◆ Exercise prompt:
From the first line to the last, reproduce the data exactly.

★ ★ ★

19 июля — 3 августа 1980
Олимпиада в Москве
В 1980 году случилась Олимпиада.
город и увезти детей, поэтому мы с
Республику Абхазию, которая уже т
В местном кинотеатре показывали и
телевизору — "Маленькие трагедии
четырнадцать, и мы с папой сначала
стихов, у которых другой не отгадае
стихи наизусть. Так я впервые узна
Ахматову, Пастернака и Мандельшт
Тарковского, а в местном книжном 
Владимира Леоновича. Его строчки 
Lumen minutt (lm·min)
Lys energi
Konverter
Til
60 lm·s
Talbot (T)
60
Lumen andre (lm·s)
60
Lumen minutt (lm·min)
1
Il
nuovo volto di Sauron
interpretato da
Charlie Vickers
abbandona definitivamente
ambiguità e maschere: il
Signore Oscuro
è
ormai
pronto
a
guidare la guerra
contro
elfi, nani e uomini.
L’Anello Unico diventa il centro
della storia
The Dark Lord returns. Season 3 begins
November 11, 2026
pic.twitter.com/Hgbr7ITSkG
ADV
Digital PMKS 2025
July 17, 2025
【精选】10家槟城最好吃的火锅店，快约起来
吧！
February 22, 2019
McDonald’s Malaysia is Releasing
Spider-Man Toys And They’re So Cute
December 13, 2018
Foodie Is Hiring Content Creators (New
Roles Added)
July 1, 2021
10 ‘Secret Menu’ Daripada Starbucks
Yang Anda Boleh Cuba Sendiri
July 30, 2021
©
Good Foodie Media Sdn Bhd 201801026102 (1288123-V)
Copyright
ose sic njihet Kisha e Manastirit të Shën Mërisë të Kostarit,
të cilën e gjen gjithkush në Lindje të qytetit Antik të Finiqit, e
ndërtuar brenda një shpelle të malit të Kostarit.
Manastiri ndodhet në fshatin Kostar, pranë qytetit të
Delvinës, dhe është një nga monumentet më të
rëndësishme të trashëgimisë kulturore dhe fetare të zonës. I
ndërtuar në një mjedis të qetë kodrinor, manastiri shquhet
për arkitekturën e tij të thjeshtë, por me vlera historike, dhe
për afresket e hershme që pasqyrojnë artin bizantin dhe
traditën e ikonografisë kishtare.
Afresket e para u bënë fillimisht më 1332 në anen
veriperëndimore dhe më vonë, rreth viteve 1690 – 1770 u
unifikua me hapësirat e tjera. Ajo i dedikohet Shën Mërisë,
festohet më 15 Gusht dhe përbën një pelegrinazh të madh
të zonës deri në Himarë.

★ ★ ★

◆ Output of the task:
19 июля — 3 августа 1980
Олимпиада в Москве
В 1980 году случилась Олимпиада.
город и увезти детей, поэтому мы с
Республику Абхазию, которая уже т
В местном кинотеатре показывали и
телевизору — "Маленькие трагедии
четырнадцать, и мы с папой сначала
стихов, у которых другой не отгадае
стихи наизусть. Так я впервые узна
Ахматову, Пастернака и Мандельшт
Тарковского, а в местном книжном 
Владимира Леоновича. Его строчки 
Lumen minutt (lm·min)
Lys energi
Konverter
Til
60 lm·s
Talbot (T)
60
Lumen andre (lm·s)
60
Lumen minutt (lm·min)
1
Il
nuovo volto di Sauron
interpretato da
Charlie Vickers
abbandona definitivamente
ambiguità e maschere: il
Signore Oscuro
è
ormai
pronto
a
guidare la guerra
contro
elfi, nani e uomini.
L’Anello Unico diventa il centro
della storia
The Dark Lord returns. Season 3 begins
November 11, 2026
pic.twitter.com/Hgbr7ITSkG
ADV
Digital PMKS 2025
July 17, 2025
【精选】10家槟城最好吃的火锅店，快约起来
吧！
February 22, 2019
McDonald’s Malaysia is Releasing
Spider-Man Toys And They’re So Cute
December 13, 2018
Foodie Is Hiring Content Creators (New
Roles Added)
July 1, 2021
10 ‘Secret Menu’ Daripada Starbucks
Yang Anda Boleh Cuba Sendiri
July 30, 2021
©
Good Foodie Media Sdn Bhd 201801026102 (1288123-V)
Copyright
ose sic njihet Kisha e Manastirit të Shën Mërisë të Kostarit,
të cilën e gjen gjithkush në Lindje të qytetit Antik të Finiqit, e
ndërtuar brenda një shpelle të malit të Kostarit.
Manastiri ndodhet në fshatin Kostar, pranë qytetit të
Delvinës, dhe është një nga monumentet më të
rëndësishme të trashëgimisë kulturore dhe fetare të zonës. I
ndërtuar në një mjedis të qetë kodrinor, manastiri shquhet
për arkitekturën e tij të thjeshtë, por me vlera historike, dhe
për afresket e hershme që pasqyrojnë artin bizantin dhe
traditën e ikonografisë kishtare.
Afresket e para u bënë fillimisht më 1332 në anen
veriperëndimore dhe më vonë, rreth viteve 1690 – 1770 u
unifikua me hapësirat e tjera. Ajo i dedikohet Shën Mërisë,
festohet më 15 Gusht dhe përbën një pelegrinazh të madh
të zonës deri në Himarë.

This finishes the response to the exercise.